[MATERIAL PROVIDED]

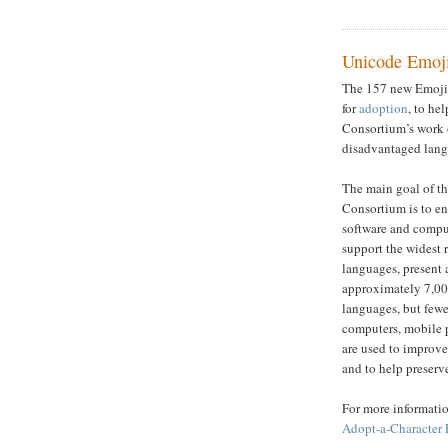
Unicode Emoji
The 157 new Emoji 
for
adoption
, to he
Consortium’s work 
disadvantaged lang
The main goal of t
Consortium is to e
software and compu
support the widest
languages, present 
approximately 7,0
languages, but fewe
computers, mobile 
are used to improve
and to help preserve
For more informatio
Adopt-a-Character 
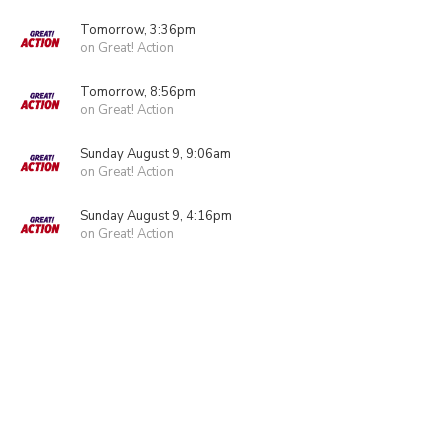
Tomorrow, 3:36pm
on Great! Action
Tomorrow, 8:56pm
on Great! Action
Sunday August 9, 9:06am
on Great! Action
Sunday August 9, 4:16pm
on Great! Action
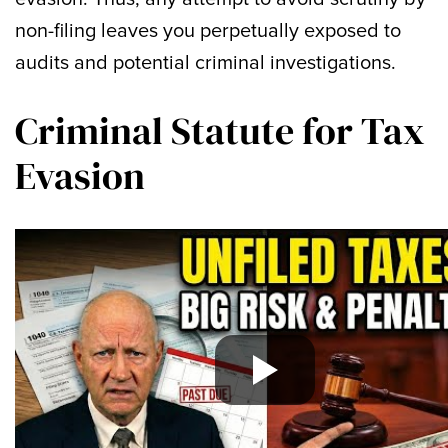
non-filing leaves you perpetually exposed to
audits and potential criminal investigations.
Criminal Statute for Tax
Evasion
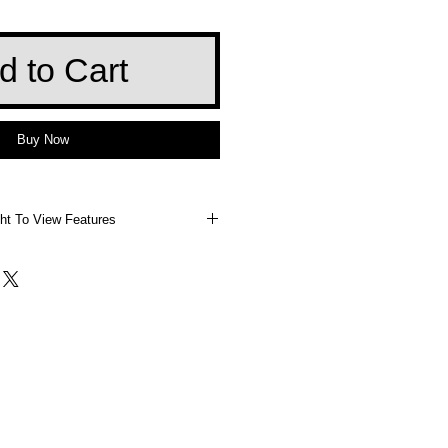
d to Cart
Buy Now
ht To View Features
 Right To View Features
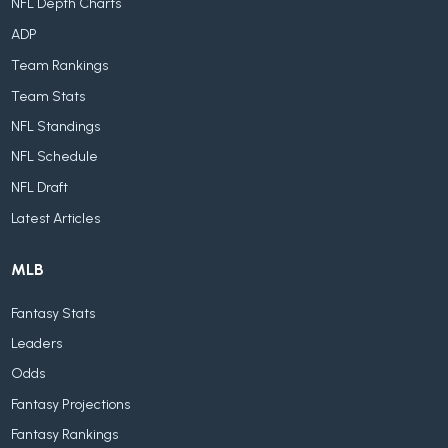
NFL Depth Charts
ADP
Team Rankings
Team Stats
NFL Standings
NFL Schedule
NFL Draft
Latest Articles
MLB
Fantasy Stats
Leaders
Odds
Fantasy Projections
Fantasy Rankings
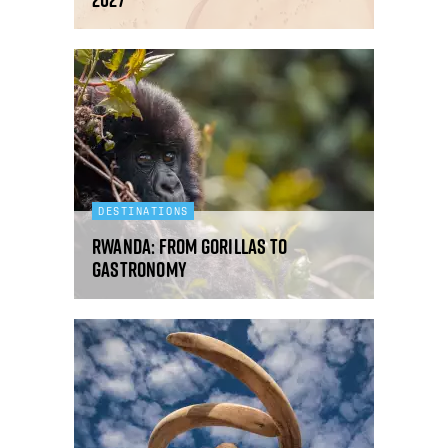
DESTINATIONS
Rwanda: from gorillas to
gastronomy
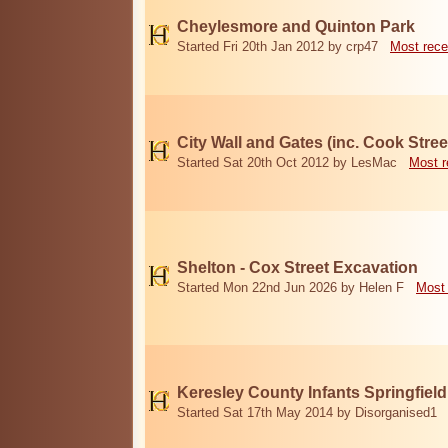
Cheylesmore and Quinton Park
Started Fri 20th Jan 2012 by crp47
Most rece
City Wall and Gates (inc. Cook Stree
Started Sat 20th Oct 2012 by LesMac
Most r
Shelton - Cox Street Excavation
Started Mon 22nd Jun 2026 by Helen F
Most 
Keresley County Infants Springfiel
Started Sat 17th May 2014 by Disorganised1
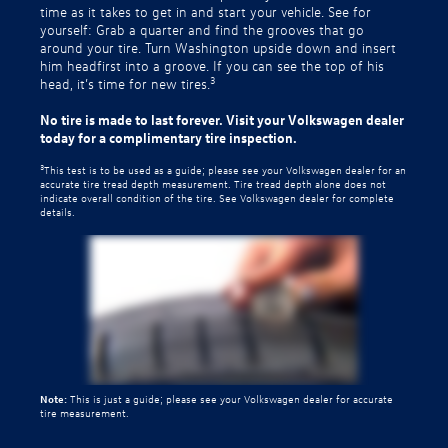
time as it takes to get in and start your vehicle. See for
yourself: Grab a quarter and find the grooves that go
around your tire. Turn Washington upside down and insert
him headfirst into a groove. If you can see the top of his
3
head, it’s time for new tires.
No tire is made to last forever. Visit your Volkswagen dealer
today for a complimentary tire inspection.
3
This test is to be used as a guide; please see your Volkswagen dealer for an
accurate tire tread depth measurement. Tire tread depth alone does not
indicate overall condition of the tire. See Volkswagen dealer for complete
details.
Note:
This is just a guide; please see your Volkswagen dealer for accurate
tire measurement.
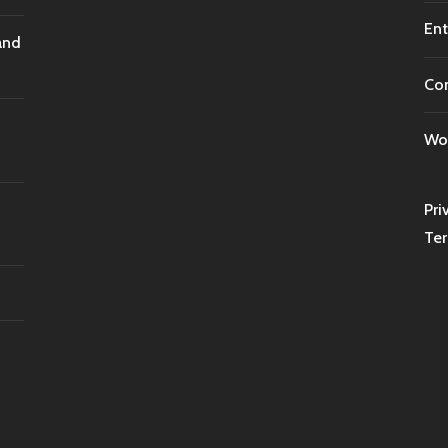
Ent
and
Co
Wor
Pri
Ter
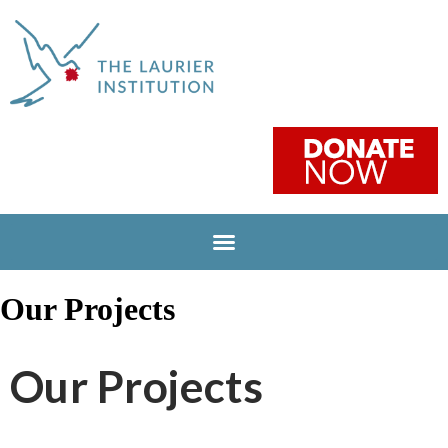
Our Projects
Our Projects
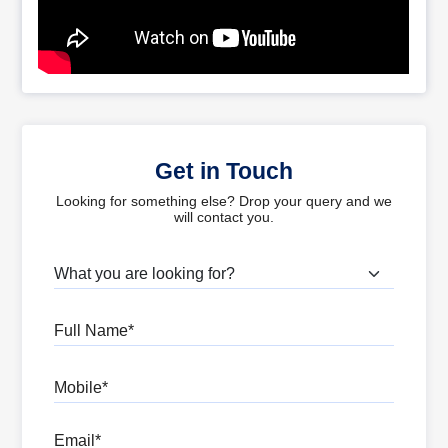
Get in Touch
Looking for something else? Drop your query and we
will contact you.
What are you looking for?
Full Name
Mobile
Email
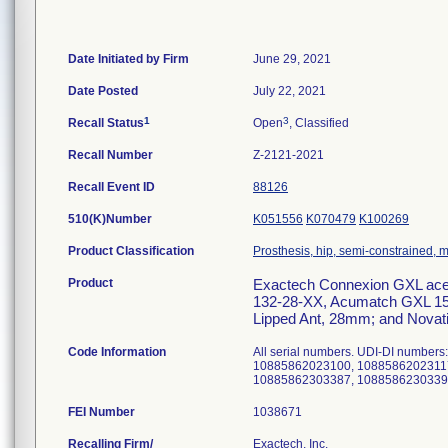
Date Initiated by Firm
June 29, 2021
Date Posted
July 22, 2021
1
3
Recall Status
Open
, Classified
Recall Number
Z-2121-2021
Recall Event ID
88126
510(K)Number
K051556
K070479
K100269
Product Classification
Prosthesis, hip, semi-constrained,
Product
Exactech Connexion GXL aceta
132-28-XX, Acumatch GXL 15 
Lipped Ant, 28mm; and Novati
Code Information
All serial numbers. UDI-DI numb
10885862023100, 1088586202311
FEI Number
Recalling Firm/
Exactech, Inc.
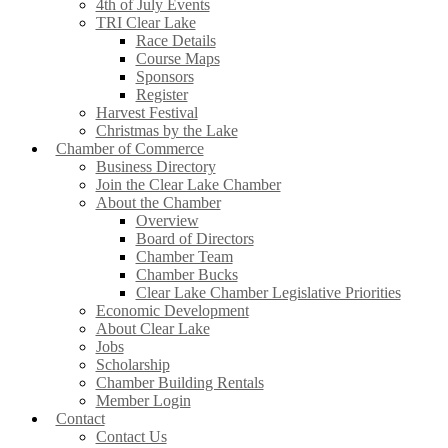
4th of July Events
TRI Clear Lake
Race Details
Course Maps
Sponsors
Register
Harvest Festival
Christmas by the Lake
Chamber of Commerce
Business Directory
Join the Clear Lake Chamber
About the Chamber
Overview
Board of Directors
Chamber Team
Chamber Bucks
Clear Lake Chamber Legislative Priorities
Economic Development
About Clear Lake
Jobs
Scholarship
Chamber Building Rentals
Member Login
Contact
Contact Us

[/MATERIAL PROVIDED]

■ **WHAT IS NEEDED**
Leaving the pictures out, write out every entry exactly.

■ **ANSWER TO THIS PROBLEM**
Unicode Emoji
The 157 new Emoji 
for
adoption
, to he
Consortium’s work 
disadvantaged lang
The main goal of t
Consortium is to e
software and compu
support the widest
languages, present 
approximately 7,0
languages, but fewe
computers, mobile 
are used to improve
and to help preserve
For more informatio
Adopt-a-Character 
Tomorrow, 3:36pm
on Great! Action
Tomorrow, 8:56pm
on Great! Action
Sunday August 9, 9:06am
on Great! Action
Sunday August 9, 4:16pm
on Great! Action
non-filing leaves you perpetually exposed to
audits and potential criminal investigations.
Criminal Statute for Tax
Evasion
d to Cart
Buy Now
ht To View Features
 Right To View Features
NFL Depth Charts
ADP
Team Rankings
Team Stats
NFL Standings
NFL Schedule
NFL Draft
Latest Articles
MLB
Fantasy Stats
Leaders
Odds
Fantasy Projections
Fantasy Rankings
DESTINATIONS
Rwanda: from gorillas to
gastronomy
Cheylesmore and Quinton Park
Started Fri 20th Jan 2012 by crp47
Most rece
City Wall and Gates (inc. Cook Stree
Started Sat 20th Oct 2012 by LesMac
Most r
Shelton - Cox Street Excavation
Started Mon 22nd Jun 2026 by Helen F
Most 
Keresley County Infants Springfiel
Started Sat 17th May 2014 by Disorganised1
time as it takes to get in and start your vehicle. See for
yourself: Grab a quarter and find the grooves that go
around your tire. Turn Washington upside down and insert
him headfirst into a groove. If you can see the top of his
3
head, it’s time for new tires.
No tire is made to last forever. Visit your Volkswagen dealer
today for a complimentary tire inspection.
3
This test is to be used as a guide; please see your Volkswagen dealer for an
accurate tire tread depth measurement. Tire tread depth alone does not
indicate overall condition of the tire. See Volkswagen dealer for complete
details.
Note:
This is just a guide; please see your Volkswagen dealer for accurate
tire measurement.
Ent
and
Co
Wor
Pri
Ter
Our Projects
Our Projects
Get in Touch
Looking for something else? Drop your query and we
will contact you.
What are you looking for?
Full Name
Mobile
Email
Date Initiated by Firm
June 29, 2021
Date Posted
July 22, 2021
1
3
Recall Status
Open
, Classified
Recall Number
Z-2121-2021
Recall Event ID
88126
510(K)Number
K051556
K070479
K100269
Product Classification
Prosthesis, hip, semi-constrained,
Product
Exactech Connexion GXL aceta
132-28-XX, Acumatch GXL 15 
Lipped Ant, 28mm; and Novati
Code Information
All serial numbers. UDI-DI numb
10885862023100, 1088586202311
FEI Number
Recalling Firm/
Exactech, Inc.
4th of July Events
TRI Clear Lake
Race Details
Course Maps
Sponsors
Register
Harvest Festival
Christmas by the Lake
Chamber of Commerce
Business Directory
Join the Clear Lake Chamber
About the Chamber
Overview
Board of Directors
Chamber Team
Chamber Bucks
Clear Lake Chamber Legislative Priorities
Economic Development
About Clear Lake
Jobs
Scholarship
Chamber Building Rentals
Member Login
Contact
Contact Us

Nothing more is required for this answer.